Get path of valid files with regular expression

Question

Get path of valid files with regular expression

Asked 5 years ago

Viewed 755 times

3

Context:

I am monitoring file deletion and inclusion actions in a folder through Class FileSystemWatcher with the intention of registering a Log of the actions performed in it.

Problem:

This folder contains several files and subfolders that I am not interested to monitor, so before recording the Log, I need to check if the action performed, was performed in a relevant file to be saved.
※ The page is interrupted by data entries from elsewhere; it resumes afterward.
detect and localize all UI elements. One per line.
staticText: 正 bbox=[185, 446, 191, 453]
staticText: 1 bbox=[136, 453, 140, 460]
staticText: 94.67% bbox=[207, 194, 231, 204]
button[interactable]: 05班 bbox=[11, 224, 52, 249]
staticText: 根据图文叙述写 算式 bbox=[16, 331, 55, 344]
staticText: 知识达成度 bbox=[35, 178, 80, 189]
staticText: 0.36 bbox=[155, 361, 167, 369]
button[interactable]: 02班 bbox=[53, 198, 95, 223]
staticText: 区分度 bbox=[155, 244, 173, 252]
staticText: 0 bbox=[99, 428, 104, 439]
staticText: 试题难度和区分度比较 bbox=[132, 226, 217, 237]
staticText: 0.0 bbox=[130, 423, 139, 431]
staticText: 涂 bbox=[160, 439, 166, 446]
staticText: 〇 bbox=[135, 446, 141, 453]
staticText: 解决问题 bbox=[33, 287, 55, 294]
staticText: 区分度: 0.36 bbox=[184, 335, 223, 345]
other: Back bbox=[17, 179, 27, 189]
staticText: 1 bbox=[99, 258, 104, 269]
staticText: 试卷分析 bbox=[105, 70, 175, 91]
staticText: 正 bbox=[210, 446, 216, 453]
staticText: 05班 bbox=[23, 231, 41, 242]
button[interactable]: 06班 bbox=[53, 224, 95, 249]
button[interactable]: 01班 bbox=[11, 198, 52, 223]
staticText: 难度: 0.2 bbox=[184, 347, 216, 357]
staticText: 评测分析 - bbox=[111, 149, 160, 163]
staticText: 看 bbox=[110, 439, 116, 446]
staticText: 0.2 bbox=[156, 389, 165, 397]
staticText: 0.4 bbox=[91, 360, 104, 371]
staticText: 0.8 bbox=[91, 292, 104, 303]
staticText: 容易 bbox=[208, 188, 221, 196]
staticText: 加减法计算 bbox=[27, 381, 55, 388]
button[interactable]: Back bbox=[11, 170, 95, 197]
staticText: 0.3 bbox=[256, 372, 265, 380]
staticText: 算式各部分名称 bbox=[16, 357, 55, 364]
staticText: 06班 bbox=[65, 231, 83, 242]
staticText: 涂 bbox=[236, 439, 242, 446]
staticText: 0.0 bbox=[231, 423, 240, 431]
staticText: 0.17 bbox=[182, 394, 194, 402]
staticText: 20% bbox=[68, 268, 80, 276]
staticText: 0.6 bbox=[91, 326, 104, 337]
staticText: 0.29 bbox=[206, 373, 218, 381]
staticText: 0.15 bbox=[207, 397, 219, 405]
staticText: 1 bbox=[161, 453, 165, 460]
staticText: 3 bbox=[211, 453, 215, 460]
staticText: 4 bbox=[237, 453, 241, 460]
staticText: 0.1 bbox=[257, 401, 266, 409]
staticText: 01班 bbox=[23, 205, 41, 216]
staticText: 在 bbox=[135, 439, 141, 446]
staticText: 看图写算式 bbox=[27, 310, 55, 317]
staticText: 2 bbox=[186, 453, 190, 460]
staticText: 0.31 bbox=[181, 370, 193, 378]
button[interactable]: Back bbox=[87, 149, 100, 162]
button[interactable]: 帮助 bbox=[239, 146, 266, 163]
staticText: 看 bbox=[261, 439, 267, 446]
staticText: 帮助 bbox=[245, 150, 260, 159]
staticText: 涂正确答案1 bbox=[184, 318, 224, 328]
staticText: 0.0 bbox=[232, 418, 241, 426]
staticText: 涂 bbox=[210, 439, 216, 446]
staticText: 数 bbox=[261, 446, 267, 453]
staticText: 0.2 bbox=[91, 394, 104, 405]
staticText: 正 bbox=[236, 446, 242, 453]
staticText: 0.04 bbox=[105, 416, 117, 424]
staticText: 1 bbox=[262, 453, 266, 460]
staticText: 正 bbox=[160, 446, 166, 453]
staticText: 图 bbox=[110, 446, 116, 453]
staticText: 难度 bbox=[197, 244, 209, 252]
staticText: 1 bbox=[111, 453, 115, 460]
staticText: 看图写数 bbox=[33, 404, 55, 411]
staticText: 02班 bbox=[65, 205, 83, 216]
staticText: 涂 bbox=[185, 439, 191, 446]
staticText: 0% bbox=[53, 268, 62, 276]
Premises of the expression

The file must be in 2 level.
Ex.: Pasture1 Pasture2.qlqCoise File
The file must belong to the folder Rem (be a direct child)
Ex.: Pasture1 Rem Archive.qlqCoise

Examples of valid and invalid expressions:

"Cliente1\\Rem\\COB0111111.REM.txt"          //Nome Valido
"Cliente1\\Rem\\23123123.REM.txt"            //Nome Valido
"Cliente1\\OK\\COB02222222.REM.txt"          //Invalido
"Cliente1\\Ret\\COB0613062019.REM.txt"       //Invalido
"COB0613062019.REM.txt"                      //Invalido
"Cliente2\\COB0613062019.REM.txt"            //Invalido
"Cliente2\\Rem\\COB0633333.REM.txt"          //Nome Valido
"Cliente2\\Rem\\pasta2\\COB02123123.REM.txt" //Invalido
"Cliente2\\Bla\\Rem\\COB0613062019.REM.txt"  //Invalido
"Cliente1\\COB0613062019.REM.txt"            //Invalido
"Rem\\COB0613062019.REM.txt"                 //Invalido
"Rem" //Invalido
"Cliente3" //Invalido

I performed this check with .split and conditional, but I would like to perform it.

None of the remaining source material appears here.